Voice Cloning | Blog - Respeecher

Code[ish] Podcast: The Ethical and Technical Side of Deep Fakes featuring Respeecher

Written by Orysia Khimiak | Jan 28, 2021 1:02:06 PM

We’ve recently been invited to talk about deep fakes at Code[ish], a podcast created by Salesforce’s developer advocate team Heroku, exploring subjects like code, technology, tools, tips, and the life of the developer. 

During two episodes hosted by Julián Duque, our CEO Alex Serdiuk and CTO Dmytro Bielievtsov talk about ethical deep fakes and the technical aspects of creating them.

Listen to The Ethical Side of Deep Fakes and The Technical Side of Deep Fakes to broaden your knowledge about synthetic media, specifically voice synthesis.

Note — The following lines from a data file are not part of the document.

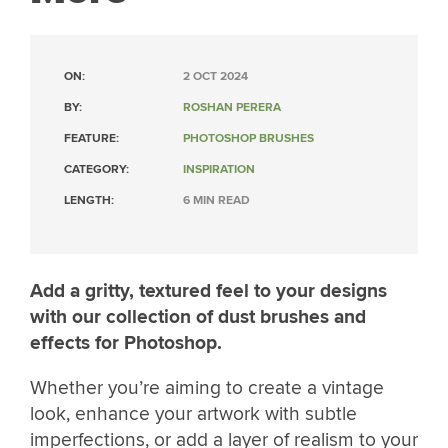
ON:
2 OCT 2024
BY:
ROSHAN PERERA
FEATURE:
PHOTOSHOP BRUSHES
CATEGORY:
INSPIRATION
LENGTH:
6 MIN READ
Add a gritty, textured feel to your designs
with our collection of dust brushes and
effects for Photoshop.
Whether you’re aiming to create a vintage
look, enhance your artwork with subtle
imperfections, or add a layer of realism to your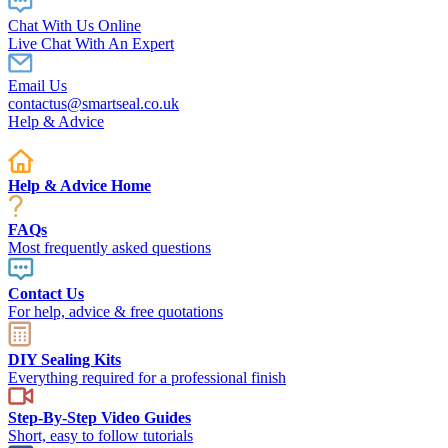
Chat With Us Online
Live Chat With An Expert
Email Us
contactus@smartseal.co.uk
Help & Advice
Help & Advice Home
FAQs
Most frequently asked questions
Contact Us
For help, advice & free quotations
DIY Sealing Kits
Everything required for a professional finish
Step-By-Step Video Guides
Short, easy to follow tutorials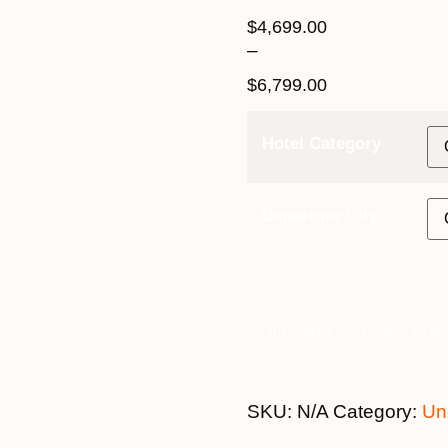
$
4,699.00
–
$
6,799.00
Hotel Category
Departure City
23rd March 2027 - $6,199 qua
SKU:
N/A
Category:
Un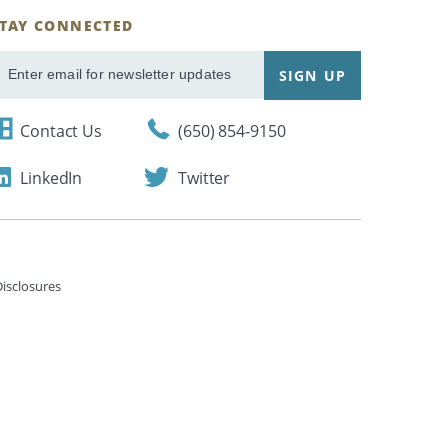
STAY CONNECTED
ignUp
SIGN UP
mail
Contact Us
(650) 854-9150
LinkedIn
Twitter
isclosures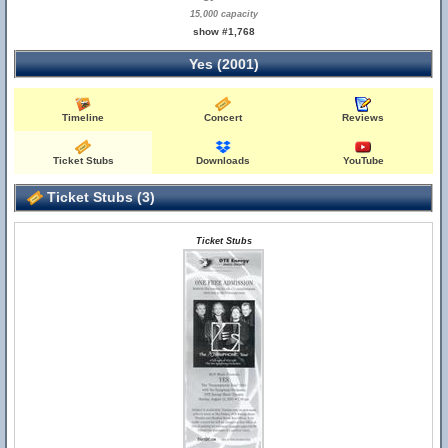
15,000 capacity
show #1,768
Yes (2001)
Timeline
Concert
Reviews
Ticket Stubs
Downloads
YouTube
Ticket Stubs (3)
Ticket Stubs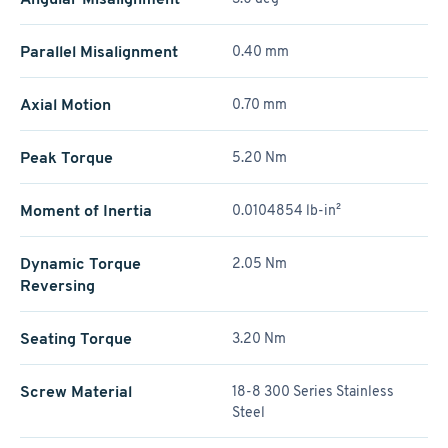
Parallel Misalignment
0.40 mm
Axial Motion
0.70 mm
Peak Torque
5.20 Nm
Moment of Inertia
0.0104854 lb-in²
Dynamic Torque
2.05 Nm
Reversing
Seating Torque
3.20 Nm
Screw Material
18-8 300 Series Stainless
Steel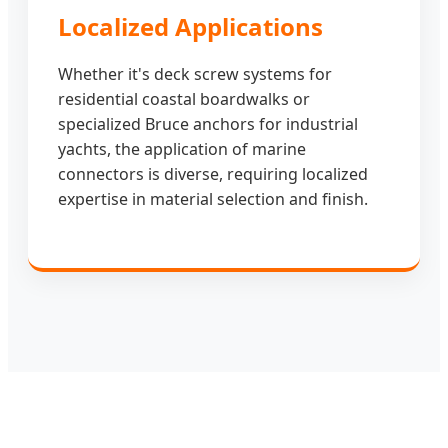
Localized Applications
Whether it's deck screw systems for
residential coastal boardwalks or
specialized Bruce anchors for industrial
yachts, the application of marine
connectors is diverse, requiring localized
expertise in material selection and finish.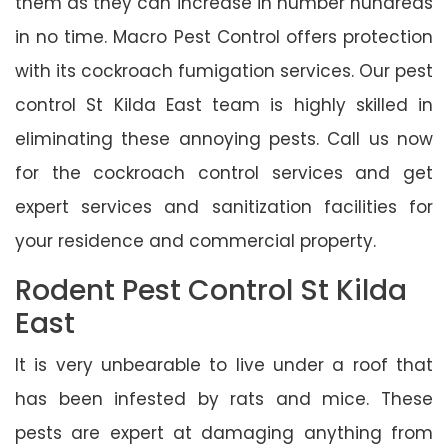
them as they can increase in number hundreds
in no time. Macro Pest Control offers protection
with its cockroach fumigation services. Our pest
control St Kilda East team is highly skilled in
eliminating these annoying pests. Call us now
for the cockroach control services and get
expert services and sanitization facilities for
your residence and commercial property.
Rodent Pest Control St Kilda
East
It is very unbearable to live under a roof that
has been infested by rats and mice. These
pests are expert at damaging anything from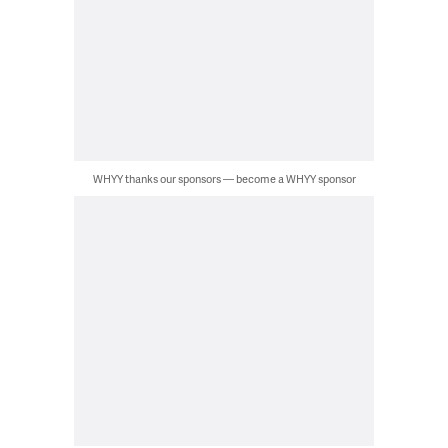
WHYY thanks our sponsors — become a WHYY sponsor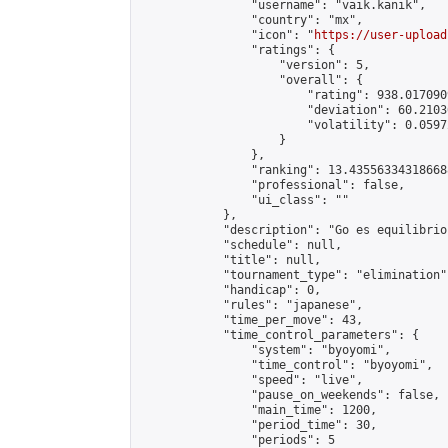
                "username": "vaik.kanik",

                "country": "mx",

                "icon": "
https://user-upload
                "ratings": {

                    "version": 5,

                    "overall": {

                        "rating": 938.017090
                        "deviation": 60.2103
                        "volatility": 0.0597
                    }

                },

                "ranking": 13.435563343186688
                "professional": false,

                "ui_class": ""

            },

            "description": "Go es equilibrio
            "schedule": null,

            "title": null,

            "tournament_type": "elimination",
            "handicap": 0,

            "rules": "japanese",

            "time_per_move": 43,

            "time_control_parameters": {

                "system": "byoyomi",

                "time_control": "byoyomi",

                "speed": "live",

                "pause_on_weekends": false,

                "main_time": 1200,

                "period_time": 30,

                "periods": 5
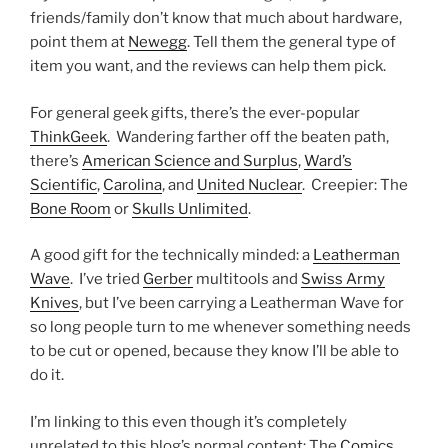
friends/family don’t know that much about hardware,
point them at
Newegg
. Tell them the general type of
item you want, and the reviews can help them pick.
For general geek gifts, there’s the ever-popular
ThinkGeek
. Wandering farther off the beaten path,
there’s
American Science and Surplus
,
Ward’s
Scientific
,
Carolina
, and
United Nuclear
. Creepier: The
Bone Room
or
Skulls Unlimited
.
A good gift for the technically minded: a
Leatherman
Wave
. I’ve tried
Gerber
multitools and
Swiss Army
Knives
, but I’ve been carrying a Leatherman Wave for
so long people turn to me whenever something needs
to be cut or opened, because they know I’ll be able to
do it.
I’m linking to this even though it’s completely
unrelated to this blog’s normal content: The
Comics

The synthetic media industry is based on AI generated media including technologies such as text, music, video, image and AI voice generation. For example, CGI and Photoshop generate synthetic media, because they help others create modified content. At this point, synthesized video is much more advanced than synthesized audio.

The ethical side of deep fakes

Alex explains where Respeecher fits into all of this. We aim to revolutionize the way content is produced, by bringing more flexibility in industries like entertainment, video games, advertising, and more through the use of our speech-to-speech voice conversion technology.

Voice conversion use cases

  • It’s hard to schedule top actors for voiceover or dubbing work. Voice cloning (or conversion) allows you to scale any voice and gives you the flexibility to record new lines anytime.

  • Resurrect voices from the past: Bring back the voice of an actor who has passed away. Maybe you want to add a historical voice to a project.

  • Record any voice in any language: Ready to capture an overseas audience? Speech-to-speech language agnostic technology empowers you to record in any language.

  • Add dialogue anytime: Decided to add a few lines after filming? Just turn on your microphone and start speaking - without calling an actor back into the studio.

  • Replicate children’s voices: Kids say the darndest things - but they’re challenging to work with. Read more on this topic in our article about voice conversion for children’s voices.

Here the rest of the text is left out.